### [Aim of the exercise]
Select every line containing the word "Demon" from the material, and copy those lines.

### [Material for the task]
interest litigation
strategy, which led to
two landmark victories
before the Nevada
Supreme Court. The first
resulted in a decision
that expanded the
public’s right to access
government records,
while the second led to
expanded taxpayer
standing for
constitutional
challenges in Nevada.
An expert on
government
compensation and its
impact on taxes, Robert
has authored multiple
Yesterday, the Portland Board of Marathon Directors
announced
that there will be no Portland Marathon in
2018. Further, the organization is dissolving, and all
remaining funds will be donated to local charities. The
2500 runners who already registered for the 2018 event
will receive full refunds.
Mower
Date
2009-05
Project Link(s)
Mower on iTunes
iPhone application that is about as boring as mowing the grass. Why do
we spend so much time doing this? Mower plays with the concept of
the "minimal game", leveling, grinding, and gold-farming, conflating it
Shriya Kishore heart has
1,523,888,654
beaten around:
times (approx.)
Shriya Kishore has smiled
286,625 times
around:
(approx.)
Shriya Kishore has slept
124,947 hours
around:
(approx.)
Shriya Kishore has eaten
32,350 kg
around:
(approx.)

==

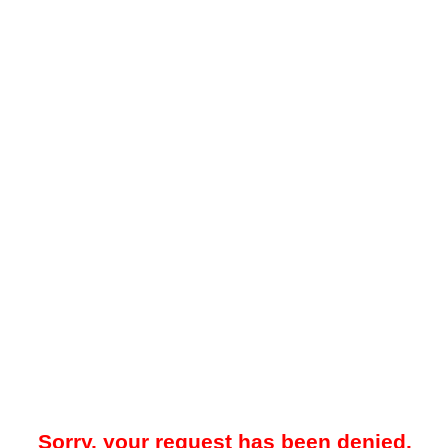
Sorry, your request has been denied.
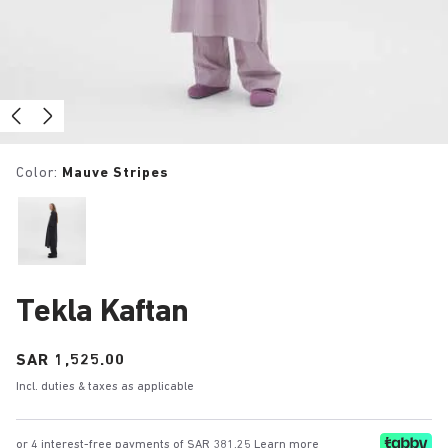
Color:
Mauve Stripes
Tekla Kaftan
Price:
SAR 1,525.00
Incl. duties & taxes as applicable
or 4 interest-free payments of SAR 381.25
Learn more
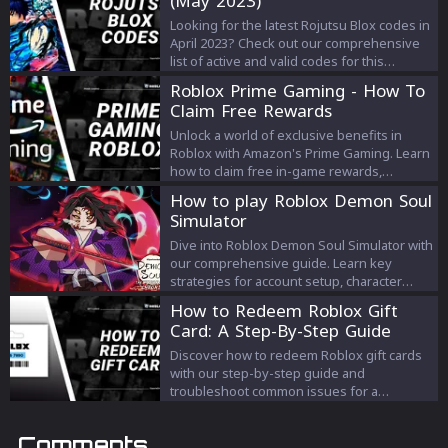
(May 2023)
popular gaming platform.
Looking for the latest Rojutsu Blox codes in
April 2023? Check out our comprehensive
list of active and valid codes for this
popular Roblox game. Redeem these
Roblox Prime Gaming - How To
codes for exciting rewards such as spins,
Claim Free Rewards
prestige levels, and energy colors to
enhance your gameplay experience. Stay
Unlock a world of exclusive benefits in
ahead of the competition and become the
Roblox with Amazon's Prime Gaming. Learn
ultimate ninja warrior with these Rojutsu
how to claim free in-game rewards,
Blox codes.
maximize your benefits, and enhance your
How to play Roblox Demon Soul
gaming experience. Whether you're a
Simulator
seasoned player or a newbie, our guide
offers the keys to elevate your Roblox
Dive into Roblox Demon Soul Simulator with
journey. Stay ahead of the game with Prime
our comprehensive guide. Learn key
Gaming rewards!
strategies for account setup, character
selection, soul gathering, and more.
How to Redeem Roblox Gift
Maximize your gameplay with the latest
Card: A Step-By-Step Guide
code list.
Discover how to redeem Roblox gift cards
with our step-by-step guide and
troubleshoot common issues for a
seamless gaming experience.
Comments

### [Task output]
How to play Roblox Demon Soul
Dive into Roblox Demon Soul Simulator with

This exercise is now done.